Antoines zonen – eveneens een tweeling – zijn nu vijf jaar oud. In de
familiegrafkelder ligt de stilte van afwezigheid begraven. Hun leven lang
hebben moeder, vader en zoon Lachalme elkaar gemeden. Gedurende drie generaties
ging de familie met een grote boog om het verleden en het doodgefolterde kind
heen. Op Armands leven en dood rustte een taboe.
Het verhaal van de zoon,
de jongste, deels autobiografische roman van de Franse Marie-Hélène Lafon
(1962), begint honderd jaar eerder in de Cantal. In 1908 heerst bij de
Lachalmes grote bedrijvigheid. Als een kleine Proust loopt de vijfjarige Armand
kriskras door de kamers van het huis in Chanterelle, snuift vertrouwde geuren
op, kijkt naar de gebaren van grote mensen, luistert naar zinnetjes die hij
niet begrijpt. Op een ochtend loopt hij, zoals gewoonlijk met een grote boog om
vader heen, door een gang vol licht. Tweelingbroer Paul slaapt nog. Verblind
door het licht holt Armand opgewonden de keuken in, waar Antoinette in de weer
is. Armand houdt van de voskleurige dienstbode, die voor alles een oplossing
heeft en aardbeien voor hem meebrengt. Dan gebeurt het vreselijke: ten huize
Lachalme breekt bruusk een tak af, een gebeurtenis die de familiestamboom
ernstig zal traumatiseren.
Volgt een reeks ingewikkelde sprongen in de tijd. Wat is
nu, wat is toen? Wie verhoudt zich op welke manier tot wie? Het lineaire van de
tijd wordt bruusk onderbroken door de dood van Armand. Levens, jaartallen,
namen lopen jammerlijk door elkaar. In dat kluwen van relaties reikt Lafon
mondjesmaat fragmenten van een complexe genealogische puzzel aan, door nu en
dan een datum of een leeftijd te vermelden. De lezer moet zelf, voorwaarts en
achterwaarts in de tijd, over vier generaties heen, berekeningen maken, wil hij
achterhalen wat waar wanneer gebeurde in de geslachten Lachalme en Léoty.

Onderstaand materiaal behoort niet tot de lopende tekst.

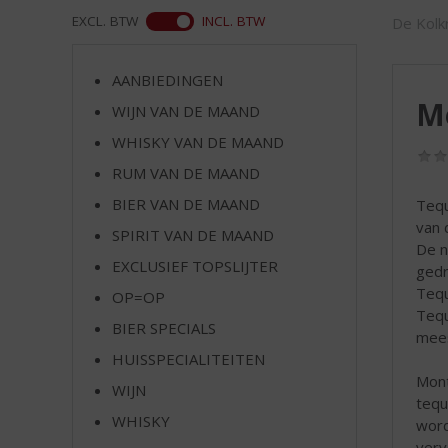
d
WEB
EXCL. BTW
INCL. BTW
De Kolkr
S
p
r
AANBIEDINGEN
i
M
WIJN VAN DE MAAND
n
g
WHISKY VAN DE MAAND
n
RUM VAN DE MAAND
a
a
BIER VAN DE MAAND
Tequ
r
van 
SPIRIT VAN DE MAAND
d
De n
EXCLUSIEF TOPSLIJTER
e
gedr
n
Tequ
OP=OP
a
Tequ
BIER SPECIALS
v
mees
i
HUISSPECIALITEITEN
g
Mont
WIJN
a
tequ
t
WHISKY
word
i
verv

Op zijn zestiende heeft Paul Lachalme last van koude
voeten. In de studiezaal op school draagt hij onder zijn kniekousen de sokken
die zijn moeder heeft gebreid. Hij kan nauwelijks wachten om in het leger te
gaan. Maar een held zal hij niet worden: de oorlog is net gedaan. Weemoedig
denkt Paul aan het huis in Chanterelle. Daar wordt hij met warme baden verwend;
op school moet hij zich wassen met gesmolten ijs. Hoe kan hij de leegte
opvullen die zijn overleden tweelingbroer in hem achtergelaten heeft? Op een
dag belandt Paul met ontstoken bronchiën op de ziekenboeg. Een zekere
mademoiselle G. Léoty ontfermt zich over hem.
Een kwart eeuw later is André
Léoty aan het woord. Zijn vader kent hij niet, zijn moeder ziet hij amper twee
keer per jaar. Kort na zijn geboorte vertrouwde zij hem toe aan haar zus
Hélène. De zoon zal zijn leven zelf moeten uitvinden. Soms is André
melancholisch. Hij verkiest de warmte en de vreugde in Le Jaladis, het huis van
zijn pleegouders, boven het geheime leven en het zwoele parfum van zijn echte
moeder.
Nog
voor André geboren is, weet Gabrielle dat Paul haar zal verlaten. Zij is
zestien jaar ouder en heeft hem alles over vrouwen bijgebracht. Daar zal ze een
prijs voor betalen, want hij is het type man dat wil leven en schitteren. De
lange doodsstrijd van zijn tweelingbroer, wiens voornaam hij nooit uitspreekt,
achtervolgt hem. Paul is niet geschikt om vader te worden. Daarom zal hij
Gabrielle verlaten.
Decennia later hoort Paul Lachalme, advocaat bij de balie van Parijs,
tijdens zijn slaap nog steeds de kreet die hij zou willen vergeten. Een
ijselijke kreet, geslaakt op een vervloekte ochtend in Chanterelle. Kort na de
geboorte van Antoine wil André voor het eerst zijn vader opzoeken in Parijs.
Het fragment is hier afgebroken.